Scoop a layer of snow and then use a forward motion to toss it diagonally off to the side of the path you are trying to clear. Alternatively, turn your whole body to toss it into a pile. Don’t twist your back to toss the snow away or fling it over your shoulder, warns Licameli: that can can cause back pain or injury.
It’s also important to switch up your stance every so often. If you’re leading with your left arm, that means you’re pushing with the right side of your body, which can quickly tire out that half. Licameli recommends switching sides every 10 shovels or so. There’s not much else to do while you’re shoveling snow, so you might as well keep count!
Take plenty of breaks
Instead of trying to power through all the snow shoveling at once, you should take regular breaks. The cold tends to numb us, says Licameli, so we don’t notice how tired or dehydrated we get in the same way we might in the heat of the summer. Taking intervals to rest and drink water (or hot cocoa) can prevent those symptoms from getting serious.

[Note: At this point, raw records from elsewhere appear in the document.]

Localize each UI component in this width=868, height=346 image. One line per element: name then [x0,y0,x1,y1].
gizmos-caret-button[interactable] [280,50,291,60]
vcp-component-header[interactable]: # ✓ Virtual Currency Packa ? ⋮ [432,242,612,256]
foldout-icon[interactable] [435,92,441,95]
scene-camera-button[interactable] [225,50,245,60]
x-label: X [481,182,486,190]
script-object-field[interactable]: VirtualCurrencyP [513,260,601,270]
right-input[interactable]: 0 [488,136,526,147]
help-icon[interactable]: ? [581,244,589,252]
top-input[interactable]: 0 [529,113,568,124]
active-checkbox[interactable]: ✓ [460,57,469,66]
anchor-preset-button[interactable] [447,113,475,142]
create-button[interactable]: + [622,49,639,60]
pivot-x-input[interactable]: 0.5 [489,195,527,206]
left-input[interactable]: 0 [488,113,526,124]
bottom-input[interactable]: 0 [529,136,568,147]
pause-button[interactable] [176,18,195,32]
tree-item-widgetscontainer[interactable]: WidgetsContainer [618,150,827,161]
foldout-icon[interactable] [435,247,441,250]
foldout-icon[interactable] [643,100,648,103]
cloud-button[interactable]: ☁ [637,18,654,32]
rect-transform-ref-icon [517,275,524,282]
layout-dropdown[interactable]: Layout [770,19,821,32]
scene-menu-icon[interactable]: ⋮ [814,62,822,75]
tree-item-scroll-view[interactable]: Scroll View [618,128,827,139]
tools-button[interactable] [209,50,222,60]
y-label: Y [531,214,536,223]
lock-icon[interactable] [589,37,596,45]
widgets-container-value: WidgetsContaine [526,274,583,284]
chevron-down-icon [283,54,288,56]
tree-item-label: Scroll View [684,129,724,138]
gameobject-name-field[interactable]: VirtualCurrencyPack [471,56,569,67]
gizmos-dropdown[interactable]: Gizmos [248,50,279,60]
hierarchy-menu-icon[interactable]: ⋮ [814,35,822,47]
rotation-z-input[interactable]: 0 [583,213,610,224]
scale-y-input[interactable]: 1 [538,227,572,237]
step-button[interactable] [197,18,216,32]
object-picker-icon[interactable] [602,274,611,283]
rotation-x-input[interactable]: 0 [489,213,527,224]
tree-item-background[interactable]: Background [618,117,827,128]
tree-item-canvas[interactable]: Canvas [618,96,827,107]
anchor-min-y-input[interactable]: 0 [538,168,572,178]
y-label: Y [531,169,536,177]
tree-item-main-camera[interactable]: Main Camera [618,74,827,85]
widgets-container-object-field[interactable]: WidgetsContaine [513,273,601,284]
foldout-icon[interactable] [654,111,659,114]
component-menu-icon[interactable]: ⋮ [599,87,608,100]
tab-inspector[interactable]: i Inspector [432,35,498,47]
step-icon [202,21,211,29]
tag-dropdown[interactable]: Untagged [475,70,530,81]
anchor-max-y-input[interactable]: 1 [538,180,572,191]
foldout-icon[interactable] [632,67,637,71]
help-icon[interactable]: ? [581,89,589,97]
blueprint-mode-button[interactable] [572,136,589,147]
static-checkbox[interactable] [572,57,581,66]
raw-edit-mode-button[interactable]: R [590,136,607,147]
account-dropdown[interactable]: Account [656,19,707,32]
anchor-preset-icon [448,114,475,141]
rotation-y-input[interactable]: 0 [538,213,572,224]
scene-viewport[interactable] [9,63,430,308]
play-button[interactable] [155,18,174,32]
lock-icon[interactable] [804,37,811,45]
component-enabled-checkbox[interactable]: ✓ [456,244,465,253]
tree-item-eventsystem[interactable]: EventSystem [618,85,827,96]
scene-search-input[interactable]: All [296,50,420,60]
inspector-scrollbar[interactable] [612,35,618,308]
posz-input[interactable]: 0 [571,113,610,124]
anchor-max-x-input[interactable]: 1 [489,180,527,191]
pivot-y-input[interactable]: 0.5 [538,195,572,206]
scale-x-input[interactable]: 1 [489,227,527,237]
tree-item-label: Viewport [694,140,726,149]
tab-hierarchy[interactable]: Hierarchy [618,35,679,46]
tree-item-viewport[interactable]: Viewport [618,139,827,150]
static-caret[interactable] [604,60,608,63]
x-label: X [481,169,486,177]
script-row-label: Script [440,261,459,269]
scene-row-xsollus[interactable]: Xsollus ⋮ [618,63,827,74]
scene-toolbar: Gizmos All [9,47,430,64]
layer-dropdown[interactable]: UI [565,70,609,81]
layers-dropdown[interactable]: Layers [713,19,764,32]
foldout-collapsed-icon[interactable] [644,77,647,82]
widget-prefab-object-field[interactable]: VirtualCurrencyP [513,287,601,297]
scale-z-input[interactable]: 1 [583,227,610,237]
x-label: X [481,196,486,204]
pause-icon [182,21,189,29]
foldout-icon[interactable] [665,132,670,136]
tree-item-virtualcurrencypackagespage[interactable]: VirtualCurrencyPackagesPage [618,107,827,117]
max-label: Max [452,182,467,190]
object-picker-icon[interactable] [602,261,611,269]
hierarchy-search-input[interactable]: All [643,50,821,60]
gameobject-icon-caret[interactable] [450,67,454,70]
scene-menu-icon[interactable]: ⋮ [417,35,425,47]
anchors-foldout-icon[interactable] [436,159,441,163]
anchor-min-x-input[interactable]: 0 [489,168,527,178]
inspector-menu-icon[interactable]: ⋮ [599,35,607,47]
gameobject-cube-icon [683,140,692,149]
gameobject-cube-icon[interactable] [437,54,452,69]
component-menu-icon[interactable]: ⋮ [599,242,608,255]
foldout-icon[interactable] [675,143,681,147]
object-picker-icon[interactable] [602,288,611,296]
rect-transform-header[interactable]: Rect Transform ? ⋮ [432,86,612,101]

Going slow, taking breaks, and warming up periodically can also help prevent your risk of a heart attack. It’s easy to forget that snow shoveling is serious exercise, and if you have heart problems or are used to a more sedentary lifestyle, the exertion can cause quite a shock to your system.
Consider a snow blower
Even with all the best practices, shoveling is a real chore. “What’s easier is to either get a snow blower or move to Florida,” says Licameli.
Joking aside, a snow blower is more of an investment than a new shovel, so spend some time thinking about whether you really get enough snow to warrant the machinery. While price varies greatly by model, a snow blower can easily cost several hundred dollars.
Even if you do opt for a snow blower, using it requires the same neutral spine and core-stabilizing exercises that shoveling does, Licameli says. Keep your spine straight and the core engaged, take breaks, drink water, and take it one pass at a time. After all, you’re moving around a heavy piece of machinery. This can still be physically taxing, especially if you have to swing it around or it gets stuck in a deep patch of snow.
What it really comes down to is this: Treat your spine like a duct-taped stack of toilet paper. It sounds silly, but with that core protection, you’ll be ready for whatever old man winter throws your way.